[Opening Excerpted data section]

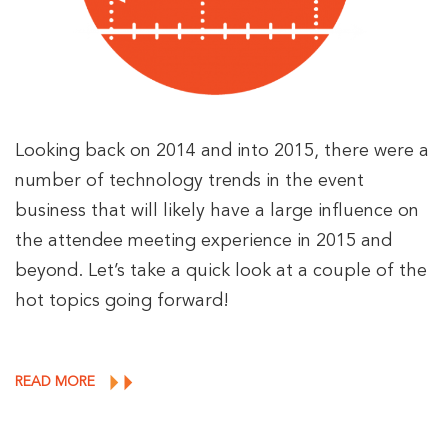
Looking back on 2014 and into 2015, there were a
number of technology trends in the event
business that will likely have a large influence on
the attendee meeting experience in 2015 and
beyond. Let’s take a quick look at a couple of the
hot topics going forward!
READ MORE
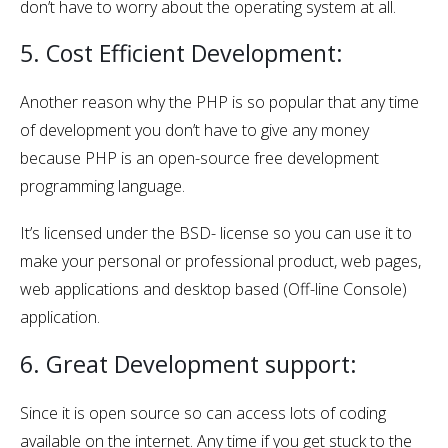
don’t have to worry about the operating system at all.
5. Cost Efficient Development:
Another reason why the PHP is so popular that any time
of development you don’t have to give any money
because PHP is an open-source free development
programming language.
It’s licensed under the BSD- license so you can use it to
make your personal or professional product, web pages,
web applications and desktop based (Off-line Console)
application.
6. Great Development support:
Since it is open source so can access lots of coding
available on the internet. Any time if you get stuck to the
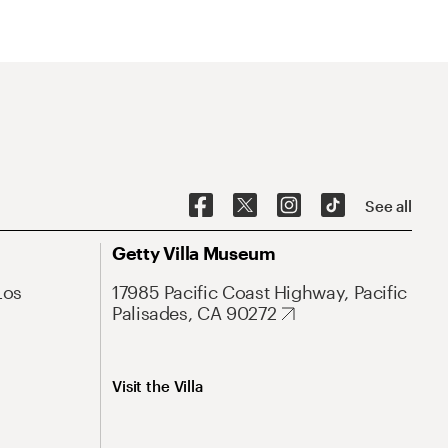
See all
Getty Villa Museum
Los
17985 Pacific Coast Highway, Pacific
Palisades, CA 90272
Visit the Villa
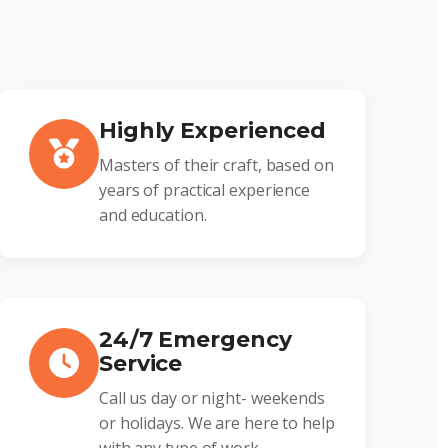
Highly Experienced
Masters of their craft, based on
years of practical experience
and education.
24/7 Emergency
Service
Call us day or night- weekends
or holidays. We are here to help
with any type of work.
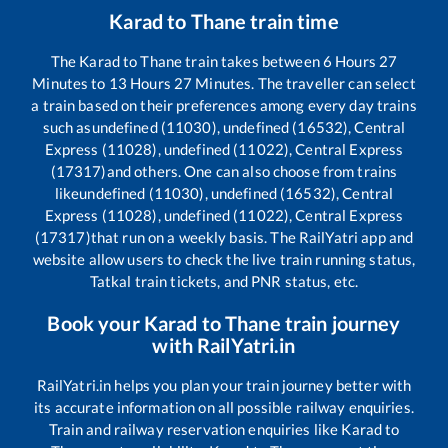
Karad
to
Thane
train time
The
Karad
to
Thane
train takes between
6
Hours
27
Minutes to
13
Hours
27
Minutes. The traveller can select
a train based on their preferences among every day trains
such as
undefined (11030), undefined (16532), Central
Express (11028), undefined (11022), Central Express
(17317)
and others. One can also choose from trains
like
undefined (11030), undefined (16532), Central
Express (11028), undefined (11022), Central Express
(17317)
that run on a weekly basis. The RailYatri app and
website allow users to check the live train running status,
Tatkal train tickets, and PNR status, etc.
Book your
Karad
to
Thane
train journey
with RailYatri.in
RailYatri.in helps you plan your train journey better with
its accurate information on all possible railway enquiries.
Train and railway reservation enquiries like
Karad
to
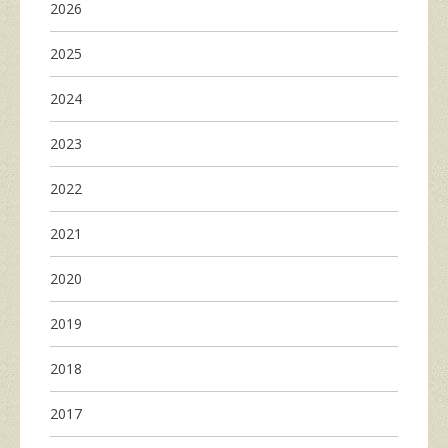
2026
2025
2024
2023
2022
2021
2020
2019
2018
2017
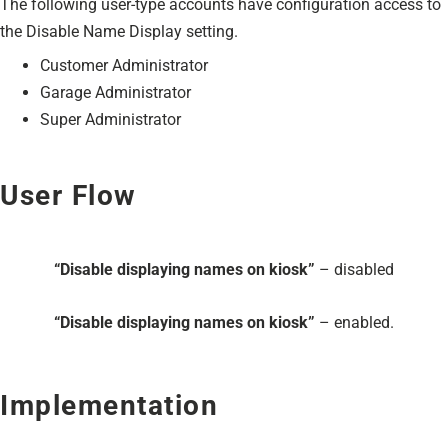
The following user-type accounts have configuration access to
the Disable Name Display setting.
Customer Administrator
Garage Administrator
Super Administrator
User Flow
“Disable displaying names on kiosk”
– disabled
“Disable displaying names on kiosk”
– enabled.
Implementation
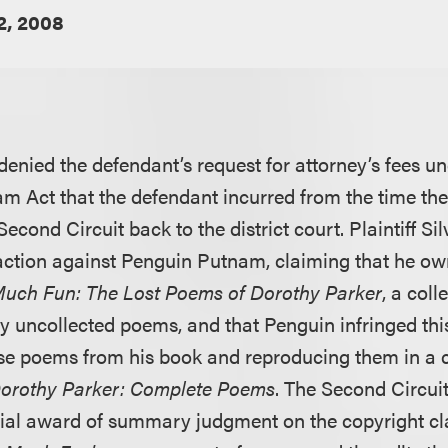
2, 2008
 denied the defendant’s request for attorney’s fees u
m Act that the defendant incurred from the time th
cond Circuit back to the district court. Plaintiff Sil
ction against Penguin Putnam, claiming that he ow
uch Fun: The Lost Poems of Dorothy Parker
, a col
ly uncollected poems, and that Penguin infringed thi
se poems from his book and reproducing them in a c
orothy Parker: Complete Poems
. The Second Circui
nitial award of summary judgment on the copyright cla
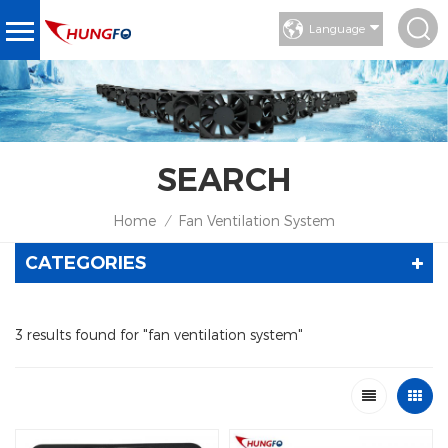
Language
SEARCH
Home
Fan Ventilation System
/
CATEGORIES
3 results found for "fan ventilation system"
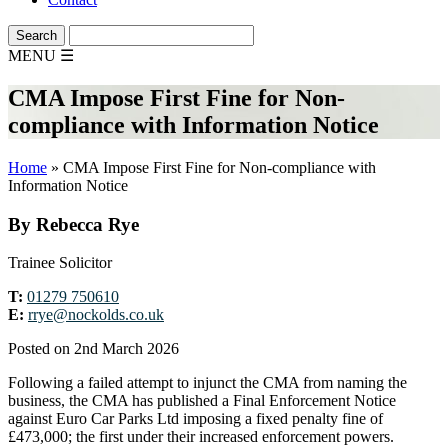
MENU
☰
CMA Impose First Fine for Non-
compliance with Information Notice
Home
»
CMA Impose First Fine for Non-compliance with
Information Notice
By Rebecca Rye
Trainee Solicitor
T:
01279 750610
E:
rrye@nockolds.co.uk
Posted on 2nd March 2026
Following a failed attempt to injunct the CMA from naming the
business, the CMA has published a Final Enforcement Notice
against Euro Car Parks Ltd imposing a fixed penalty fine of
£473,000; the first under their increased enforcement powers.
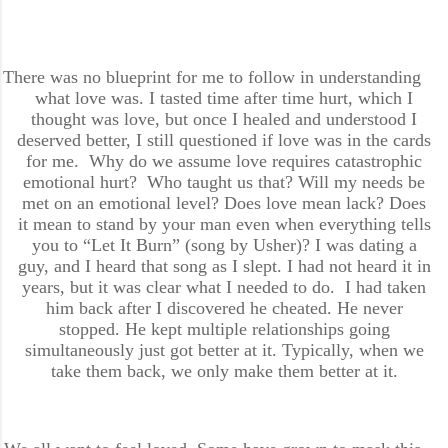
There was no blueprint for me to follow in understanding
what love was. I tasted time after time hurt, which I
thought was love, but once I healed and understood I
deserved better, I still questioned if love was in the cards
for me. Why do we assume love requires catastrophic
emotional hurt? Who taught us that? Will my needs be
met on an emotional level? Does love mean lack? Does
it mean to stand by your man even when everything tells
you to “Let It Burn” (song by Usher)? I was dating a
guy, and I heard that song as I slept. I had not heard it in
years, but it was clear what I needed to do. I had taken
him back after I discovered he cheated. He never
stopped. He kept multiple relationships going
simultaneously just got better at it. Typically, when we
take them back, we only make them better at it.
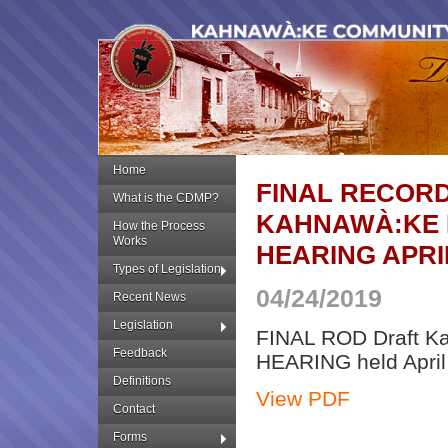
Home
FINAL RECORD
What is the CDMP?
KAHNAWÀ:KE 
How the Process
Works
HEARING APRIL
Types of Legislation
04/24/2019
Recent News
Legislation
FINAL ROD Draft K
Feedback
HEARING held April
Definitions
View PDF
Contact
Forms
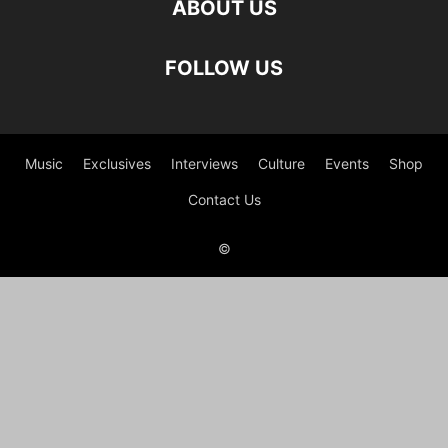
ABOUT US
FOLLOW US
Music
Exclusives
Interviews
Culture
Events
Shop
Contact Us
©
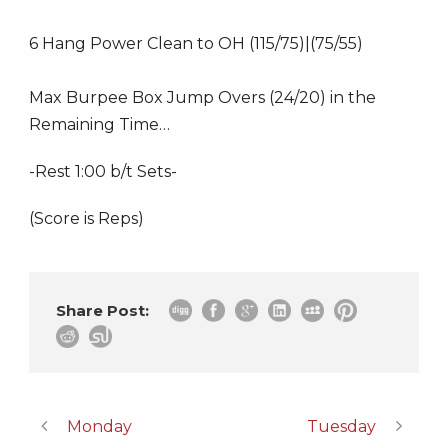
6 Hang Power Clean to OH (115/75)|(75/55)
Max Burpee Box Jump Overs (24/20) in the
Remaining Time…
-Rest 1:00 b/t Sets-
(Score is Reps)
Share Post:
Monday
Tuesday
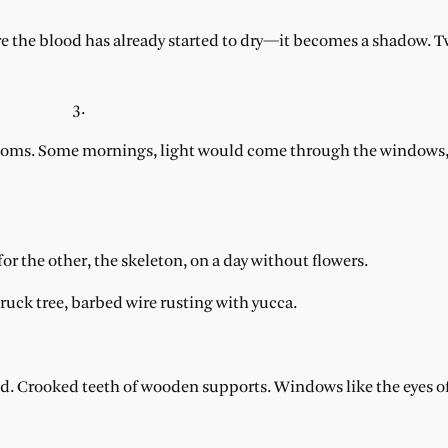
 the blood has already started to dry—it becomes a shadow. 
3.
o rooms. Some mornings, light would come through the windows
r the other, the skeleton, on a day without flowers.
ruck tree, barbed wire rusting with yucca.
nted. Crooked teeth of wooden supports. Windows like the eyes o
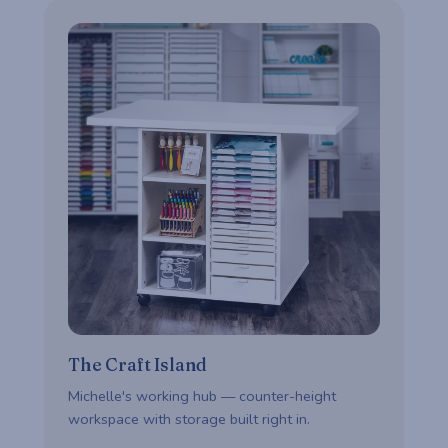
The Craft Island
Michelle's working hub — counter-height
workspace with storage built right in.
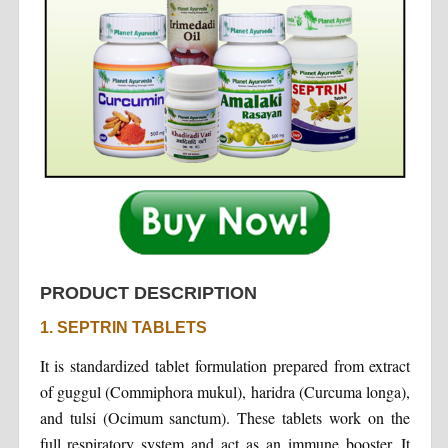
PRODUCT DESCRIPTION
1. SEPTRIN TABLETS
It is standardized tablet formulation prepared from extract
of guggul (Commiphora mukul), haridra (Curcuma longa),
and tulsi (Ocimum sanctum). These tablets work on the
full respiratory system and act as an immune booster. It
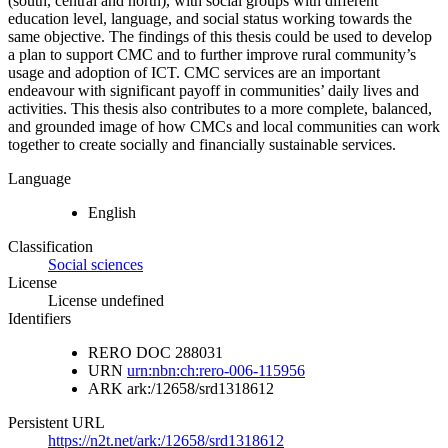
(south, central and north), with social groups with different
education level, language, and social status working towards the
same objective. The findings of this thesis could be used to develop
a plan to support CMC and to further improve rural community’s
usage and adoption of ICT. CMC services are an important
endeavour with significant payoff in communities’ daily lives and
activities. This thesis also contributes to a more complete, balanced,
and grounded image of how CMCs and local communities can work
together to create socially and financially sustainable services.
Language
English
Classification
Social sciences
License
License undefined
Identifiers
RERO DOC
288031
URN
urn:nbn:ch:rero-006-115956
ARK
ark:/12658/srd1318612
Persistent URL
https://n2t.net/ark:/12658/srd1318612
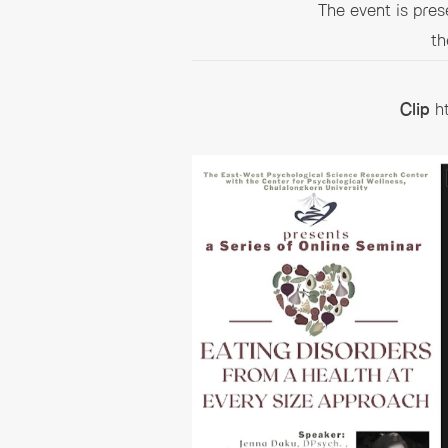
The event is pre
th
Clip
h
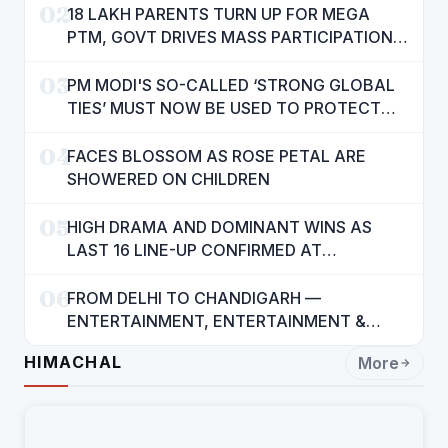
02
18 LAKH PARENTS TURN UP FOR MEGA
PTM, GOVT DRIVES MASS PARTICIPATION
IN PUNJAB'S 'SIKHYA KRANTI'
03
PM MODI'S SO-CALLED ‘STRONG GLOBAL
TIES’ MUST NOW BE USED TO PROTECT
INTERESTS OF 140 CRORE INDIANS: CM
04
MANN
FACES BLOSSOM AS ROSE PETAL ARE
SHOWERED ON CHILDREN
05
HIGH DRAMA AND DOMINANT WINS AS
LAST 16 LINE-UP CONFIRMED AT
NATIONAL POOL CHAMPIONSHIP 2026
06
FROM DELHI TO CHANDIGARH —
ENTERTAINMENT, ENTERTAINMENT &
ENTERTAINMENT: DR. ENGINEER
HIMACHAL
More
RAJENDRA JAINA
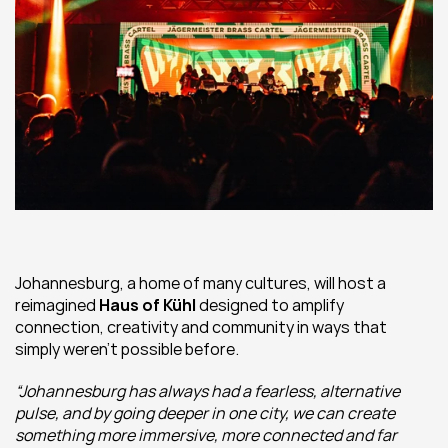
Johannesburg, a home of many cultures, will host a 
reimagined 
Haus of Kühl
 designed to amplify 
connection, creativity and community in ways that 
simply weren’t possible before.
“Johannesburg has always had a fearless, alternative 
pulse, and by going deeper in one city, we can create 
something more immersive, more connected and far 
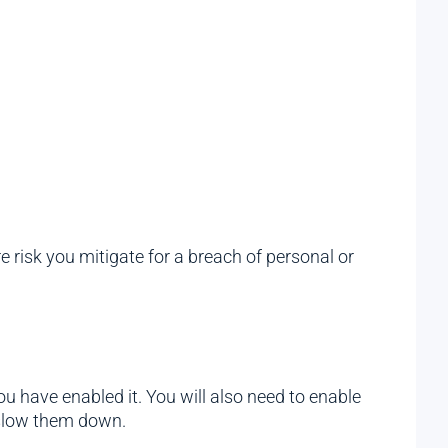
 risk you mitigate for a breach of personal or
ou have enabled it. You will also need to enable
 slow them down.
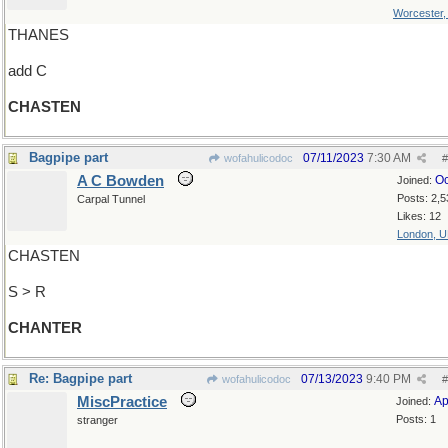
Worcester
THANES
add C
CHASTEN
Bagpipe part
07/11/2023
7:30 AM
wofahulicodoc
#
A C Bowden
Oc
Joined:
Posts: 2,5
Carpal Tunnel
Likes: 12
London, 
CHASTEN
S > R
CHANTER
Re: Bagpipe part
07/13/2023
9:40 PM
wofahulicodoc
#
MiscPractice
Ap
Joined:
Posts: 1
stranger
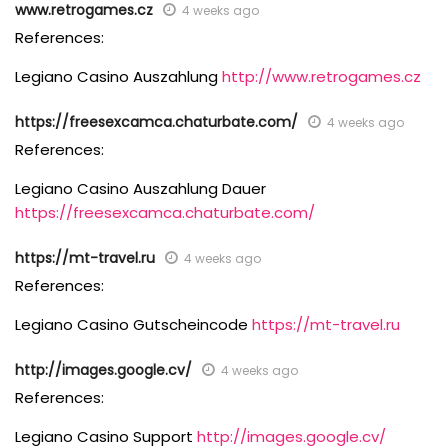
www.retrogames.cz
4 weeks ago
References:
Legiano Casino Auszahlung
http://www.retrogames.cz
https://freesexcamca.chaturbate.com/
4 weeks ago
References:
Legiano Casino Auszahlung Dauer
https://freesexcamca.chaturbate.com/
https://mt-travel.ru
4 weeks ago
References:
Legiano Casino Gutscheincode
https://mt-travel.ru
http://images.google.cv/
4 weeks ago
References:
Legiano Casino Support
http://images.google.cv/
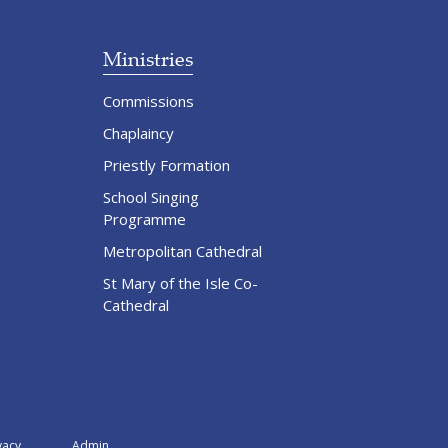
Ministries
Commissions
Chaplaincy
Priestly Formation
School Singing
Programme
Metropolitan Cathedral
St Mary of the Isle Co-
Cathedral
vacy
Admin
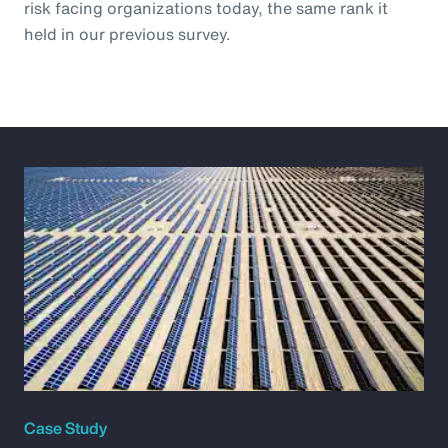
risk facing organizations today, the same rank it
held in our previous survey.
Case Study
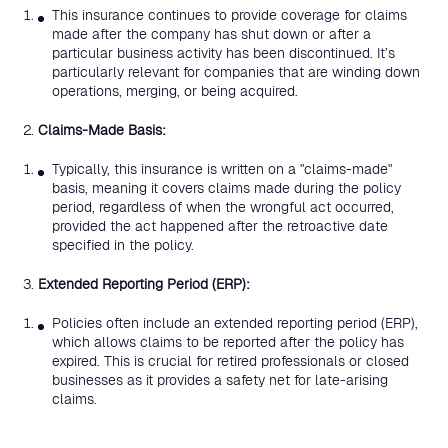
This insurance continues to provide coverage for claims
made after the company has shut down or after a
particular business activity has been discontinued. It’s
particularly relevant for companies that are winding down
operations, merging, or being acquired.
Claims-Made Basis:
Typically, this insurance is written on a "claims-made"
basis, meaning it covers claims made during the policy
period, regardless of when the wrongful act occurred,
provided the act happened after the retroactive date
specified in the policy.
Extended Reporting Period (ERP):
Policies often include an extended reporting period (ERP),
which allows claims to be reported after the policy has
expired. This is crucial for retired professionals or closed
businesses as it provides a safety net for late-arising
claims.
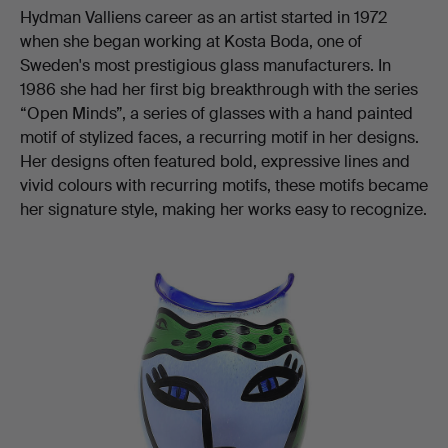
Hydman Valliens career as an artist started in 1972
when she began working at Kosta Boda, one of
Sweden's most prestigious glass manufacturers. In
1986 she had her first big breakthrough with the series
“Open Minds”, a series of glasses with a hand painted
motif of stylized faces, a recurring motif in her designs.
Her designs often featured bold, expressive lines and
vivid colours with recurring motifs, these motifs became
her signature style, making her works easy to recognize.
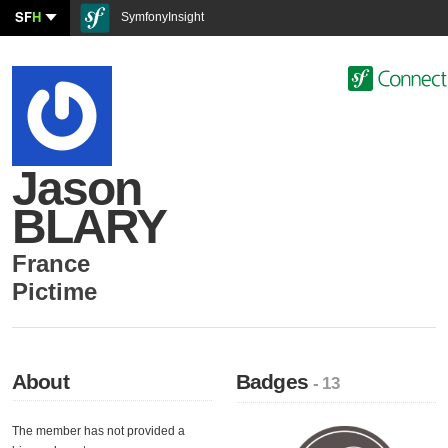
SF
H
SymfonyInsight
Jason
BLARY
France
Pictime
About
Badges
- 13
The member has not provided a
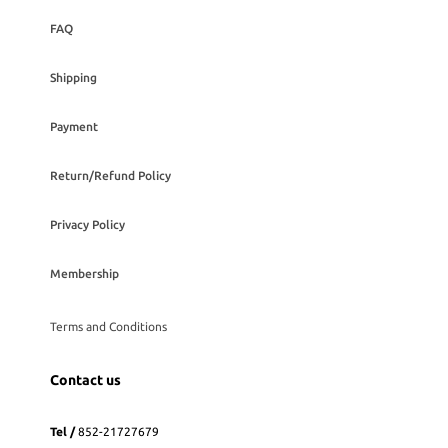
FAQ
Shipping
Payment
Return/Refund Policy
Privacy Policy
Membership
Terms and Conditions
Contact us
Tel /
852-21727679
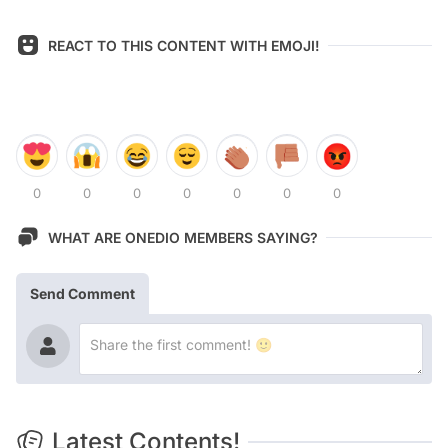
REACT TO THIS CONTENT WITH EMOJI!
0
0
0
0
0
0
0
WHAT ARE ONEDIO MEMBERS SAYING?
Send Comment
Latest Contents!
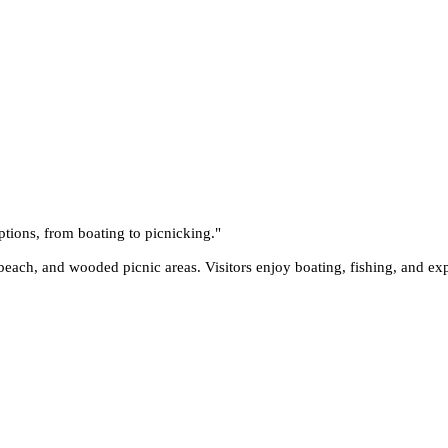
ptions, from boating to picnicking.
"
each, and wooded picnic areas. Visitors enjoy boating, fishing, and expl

[Closing Excerpted data section]

▶ [What is required]: From the records above, pull every line that has the string "provided" and copy it.

▶ [Completed task]:
provided the act happened after the retroactive date
The member has not provided a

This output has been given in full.